3. Hydrates alumineux des matrices cimentaires de CEM III

Les matrices cimentaires de CEM III sont susceptibles de relarguer de l’aluminium lors de la lixiviation. Cette partie détaille la structure et la composition chimique des différents hydrates alumineux composant ces matrices. Les anhydres du ciment CEM III peuvent également être une source d’aluminium lors de la lixiviation. Il s’agit dans ce cas des phases C4AF et C3A du clinker et de l’aluminium contenus dans le laitier sous forme cristalline ou vitreuse.

3.1. Les C-A-S-H

Les C-S-H font partie des principaux hydrates des pâtes de ciment (CEM I et CEM III). De l’aluminium peut s’incorporer dans ces hydrates, qui sont alors notés C-A-S-H. Ce phénomène est accentué lorsque le ciment est riche en aluminium comme les CEM III. Ce paragraphe traitera dans un premier temps des C-S-H puis s’intéressera aux C-A-S-H.

3.1.1. Les C-S-H

Les silicates de calcium hydratés (C-S-H) sont les principaux hydrates constituant la phase liante de la pâte de ciment. Les C-S-H sont faiblement cristallisés et se présentent sous la forme de particules

nanométriques agrégées les unes aux autres. La taille de ces particules est d’environ 60x50x5 nm3 pour

1 < Ca/Si < 1,5 et de 60x30x5 nm3 pour 1,7 < Ca/Si < 2 [41].

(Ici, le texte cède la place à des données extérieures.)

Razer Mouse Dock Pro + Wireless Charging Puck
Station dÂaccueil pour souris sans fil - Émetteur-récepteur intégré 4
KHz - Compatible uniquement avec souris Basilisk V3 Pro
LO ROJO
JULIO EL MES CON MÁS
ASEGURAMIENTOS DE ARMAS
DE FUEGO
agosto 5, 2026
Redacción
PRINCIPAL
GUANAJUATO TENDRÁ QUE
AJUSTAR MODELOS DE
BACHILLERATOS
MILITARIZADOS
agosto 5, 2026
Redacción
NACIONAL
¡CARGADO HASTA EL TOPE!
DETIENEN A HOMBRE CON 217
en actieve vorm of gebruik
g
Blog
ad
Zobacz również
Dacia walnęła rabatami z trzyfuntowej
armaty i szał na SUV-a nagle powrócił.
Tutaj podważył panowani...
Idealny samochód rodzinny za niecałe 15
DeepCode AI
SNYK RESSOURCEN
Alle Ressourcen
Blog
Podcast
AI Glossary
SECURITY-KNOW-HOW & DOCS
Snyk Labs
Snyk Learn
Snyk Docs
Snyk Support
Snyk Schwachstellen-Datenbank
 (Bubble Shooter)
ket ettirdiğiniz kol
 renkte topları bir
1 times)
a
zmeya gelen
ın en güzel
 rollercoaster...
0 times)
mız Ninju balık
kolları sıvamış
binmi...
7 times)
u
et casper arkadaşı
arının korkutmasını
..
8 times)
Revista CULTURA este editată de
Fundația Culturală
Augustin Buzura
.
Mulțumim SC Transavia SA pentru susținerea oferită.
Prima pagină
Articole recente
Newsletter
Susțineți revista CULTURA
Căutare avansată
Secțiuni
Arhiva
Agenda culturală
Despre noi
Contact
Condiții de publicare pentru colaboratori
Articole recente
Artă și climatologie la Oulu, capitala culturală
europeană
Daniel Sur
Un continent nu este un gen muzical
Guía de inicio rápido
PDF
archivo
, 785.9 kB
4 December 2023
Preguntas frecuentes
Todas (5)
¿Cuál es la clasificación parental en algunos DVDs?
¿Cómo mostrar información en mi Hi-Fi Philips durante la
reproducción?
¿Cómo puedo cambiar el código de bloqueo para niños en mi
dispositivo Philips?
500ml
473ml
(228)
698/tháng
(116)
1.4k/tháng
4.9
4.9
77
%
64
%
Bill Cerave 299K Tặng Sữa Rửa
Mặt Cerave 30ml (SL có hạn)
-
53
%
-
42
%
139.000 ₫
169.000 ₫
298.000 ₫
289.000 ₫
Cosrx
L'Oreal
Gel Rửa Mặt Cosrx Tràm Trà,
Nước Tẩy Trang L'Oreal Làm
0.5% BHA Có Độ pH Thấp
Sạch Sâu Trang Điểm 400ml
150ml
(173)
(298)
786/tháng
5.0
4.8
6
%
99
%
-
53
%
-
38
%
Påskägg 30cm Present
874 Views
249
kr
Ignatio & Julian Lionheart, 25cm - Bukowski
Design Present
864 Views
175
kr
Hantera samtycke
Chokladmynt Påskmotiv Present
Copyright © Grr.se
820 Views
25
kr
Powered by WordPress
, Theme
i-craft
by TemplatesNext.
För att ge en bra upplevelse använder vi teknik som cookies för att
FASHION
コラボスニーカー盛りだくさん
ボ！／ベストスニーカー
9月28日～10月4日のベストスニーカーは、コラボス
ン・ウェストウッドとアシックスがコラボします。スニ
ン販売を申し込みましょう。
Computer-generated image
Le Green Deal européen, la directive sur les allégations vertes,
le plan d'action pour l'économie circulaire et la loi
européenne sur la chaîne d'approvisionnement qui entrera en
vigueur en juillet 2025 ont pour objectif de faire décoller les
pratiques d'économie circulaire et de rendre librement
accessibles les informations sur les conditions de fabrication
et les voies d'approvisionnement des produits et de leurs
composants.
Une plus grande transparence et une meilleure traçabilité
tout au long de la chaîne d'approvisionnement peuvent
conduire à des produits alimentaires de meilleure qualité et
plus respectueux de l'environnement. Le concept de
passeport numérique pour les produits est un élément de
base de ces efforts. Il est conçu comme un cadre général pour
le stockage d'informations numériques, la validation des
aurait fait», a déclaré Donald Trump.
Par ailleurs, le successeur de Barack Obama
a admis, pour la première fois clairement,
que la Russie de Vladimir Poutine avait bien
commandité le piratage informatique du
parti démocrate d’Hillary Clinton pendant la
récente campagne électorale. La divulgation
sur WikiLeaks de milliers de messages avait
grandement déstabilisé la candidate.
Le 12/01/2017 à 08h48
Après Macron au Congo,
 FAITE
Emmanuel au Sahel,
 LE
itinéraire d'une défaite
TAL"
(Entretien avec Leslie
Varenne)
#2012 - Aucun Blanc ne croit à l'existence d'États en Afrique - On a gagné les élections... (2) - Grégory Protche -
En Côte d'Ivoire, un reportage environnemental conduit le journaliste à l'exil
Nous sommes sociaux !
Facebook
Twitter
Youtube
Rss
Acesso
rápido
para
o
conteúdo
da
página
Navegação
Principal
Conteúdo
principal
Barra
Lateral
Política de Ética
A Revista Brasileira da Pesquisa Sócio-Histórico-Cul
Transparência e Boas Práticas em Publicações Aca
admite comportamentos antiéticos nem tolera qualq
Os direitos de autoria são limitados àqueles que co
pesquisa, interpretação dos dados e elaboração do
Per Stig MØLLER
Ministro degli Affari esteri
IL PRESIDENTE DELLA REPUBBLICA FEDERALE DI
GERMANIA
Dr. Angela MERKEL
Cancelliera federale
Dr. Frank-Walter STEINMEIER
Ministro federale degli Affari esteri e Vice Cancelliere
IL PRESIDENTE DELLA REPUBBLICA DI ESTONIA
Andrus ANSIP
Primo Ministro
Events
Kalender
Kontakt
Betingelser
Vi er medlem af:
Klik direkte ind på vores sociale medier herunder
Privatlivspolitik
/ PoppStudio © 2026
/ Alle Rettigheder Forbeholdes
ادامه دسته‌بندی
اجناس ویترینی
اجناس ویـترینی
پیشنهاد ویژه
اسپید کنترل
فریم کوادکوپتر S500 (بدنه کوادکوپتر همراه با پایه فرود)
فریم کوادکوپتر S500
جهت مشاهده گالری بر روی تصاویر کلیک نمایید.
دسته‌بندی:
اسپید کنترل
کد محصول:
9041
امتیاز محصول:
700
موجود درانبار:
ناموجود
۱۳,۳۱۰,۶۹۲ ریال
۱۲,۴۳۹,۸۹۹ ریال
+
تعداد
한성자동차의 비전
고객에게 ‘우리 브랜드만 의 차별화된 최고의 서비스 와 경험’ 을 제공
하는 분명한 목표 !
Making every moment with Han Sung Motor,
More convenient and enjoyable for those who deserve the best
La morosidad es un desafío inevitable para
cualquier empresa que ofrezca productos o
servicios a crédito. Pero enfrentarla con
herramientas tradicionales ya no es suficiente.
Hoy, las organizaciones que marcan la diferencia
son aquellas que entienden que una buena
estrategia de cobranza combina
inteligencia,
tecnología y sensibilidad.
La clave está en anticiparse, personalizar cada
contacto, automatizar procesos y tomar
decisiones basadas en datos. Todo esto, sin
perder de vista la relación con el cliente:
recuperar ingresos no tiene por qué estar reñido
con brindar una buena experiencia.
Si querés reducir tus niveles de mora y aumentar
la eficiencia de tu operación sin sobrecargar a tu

La stœchiométrie des C-S-H est liée à la composition de la solution porale avec laquelle ils sont à l’équilibre : plus la solution interstitielle est concentrée en calcium (ou faible en silicium), plus le rapport C/S des C-S-H est élevé. Le rapport C/S est généralement compris entre 0,7 et 1,45. Ces limites sont fixées par le produit de solubilité de la silice amorphe (limite inférieure) et de la portlandite (limite supérieure) (Figure 5). Dans les pâtes cimentaires, la borne supérieure du rapport C/S est généralement de 1,7 mais peut aller jusqu’à 2. Dans ce cas, la solution est sursaturée par rapport à la portlandite, ce qui entraîne un rapport C/S plus important.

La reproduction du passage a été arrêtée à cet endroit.